## [What is needed]
Pictures are not repeated. Every line from the beginning of the entries through the one with "може виникнути нагноєння." is restated exactly.

## [Source material]
◇ ◇ ◇ ◇
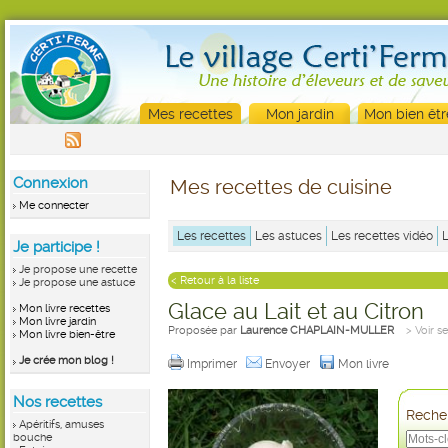
Mes recettes
Mon jardin
Mon bien êtr
Connexion
Mes recettes de cuisine
Me connecter
Les recettes
Les astuces
Les recettes vidéo
Je participe !
Je propose une recette
< Retour à la liste
Je propose une astuce
Glace au Lait et au Citron
Mon livre recettes
Mon livre jardin
Proposée par
Laurence CHAPLAIN-MULLER
> Voir s
Mon livre bien-être
Je crée mon blog !
Imprimer
Envoyer
Mon livre
Nos recettes
Recher
Apéritifs, amuses
bouche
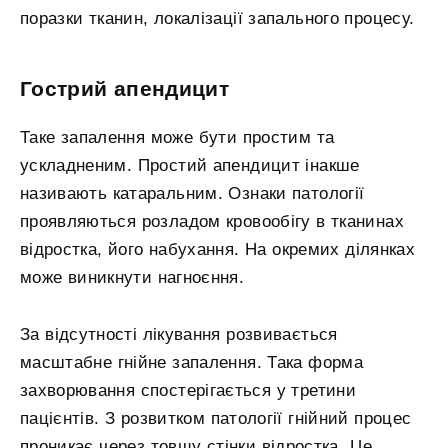
поразки тканин, локалізації запального процесу.
Гострий апендицит
Таке запалення може бути простим та
ускладненим. Простий апендицит інакше
називають катаральним. Ознаки патології
проявляються розладом кровообігу в тканинах
відростка, його набухання. На окремих ділянках
може виникнути нагноєння.
За відсутності лікування розвивається
масштабне гнійне запалення. Така форма
захворювання спостерігається у третини
пацієнтів. З розвитком патології гнійний процес
проникає через товщу стінки відростка. Це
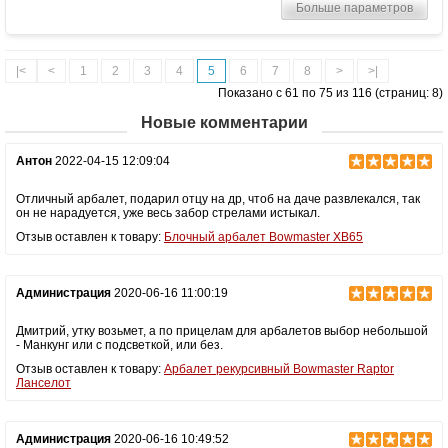
Больше параметров
Размах плечей (см)
56
Стандарт стрел (дюймы)
20
Длина (см)
88
|<
<
1
2
3
4
5
6
7
8
>
>|
Комплектация
Полная: оптический прицел 4х32, кивер,
Показано с 61 по 75 из 116 (страниц: 8)
натяжитель, 3 карбоновые стрелы,
тактическая рукоять, ремень, воск;
Новые комментарии
"Голый": воск
Масса (кг)
4
Антон
2022-04-15 12:09:04
Назначение
Развлечение, охота
Отличный арбалет, подарил отцу на др, чтоб на даче развлекался, так
Особенности
Конструкция булл-пап, защита от
он не нарадуется, уже весь забор стрелами истыкал.
холостого выстрела, планка Пикатинни
Отзыв оставлен к товару:
Блочный арбалет Bowmaster XB65
под направляющей, тактическая рукоять,
виброгасители тетивы
Администрация
2020-06-16 11:00:19
Дмитрий, утку возьмет, а по прицелам для арбалетов выбор небольшой
- Манкунг или с подсветкой, или без.
Отзыв оставлен к товару:
Арбалет рекурсивный Bowmaster Raptor
Ланселот
Администрация
2020-06-16 10:49:52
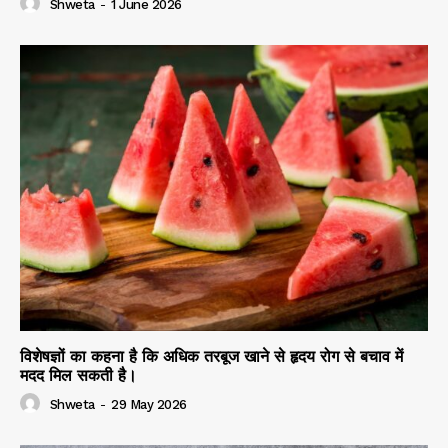
Shweta
-
1 June 2026
विशेषज्ञों का कहना है कि अधिक तरबूज खाने से हृदय रोग से बचाव में
मदद मिल सकती है।
Shweta
-
29 May 2026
◇ ◇ ◇ ◇
## [Output below]
Mes recettes
Mon jardin
Mon bien êtr
Connexion
Mes recettes de cuisine
Me connecter
Les recettes
Les astuces
Les recettes vidéo
Je participe !
Je propose une recette
< Retour à la liste
Je propose une astuce
Glace au Lait et au Citron
Mon livre recettes
Mon livre jardin
Proposée par
Laurence CHAPLAIN-MULLER
> Voir s
Mon livre bien-être
Je crée mon blog !
Imprimer
Envoyer
Mon livre
Nos recettes
Recher
Apéritifs, amuses
bouche
поразки тканин, локалізації запального процесу.
Гострий апендицит
Таке запалення може бути простим та
ускладненим. Простий апендицит інакше
називають катаральним. Ознаки патології
проявляються розладом кровообігу в тканинах
відростка, його набухання. На окремих ділянках
може виникнути нагноєння.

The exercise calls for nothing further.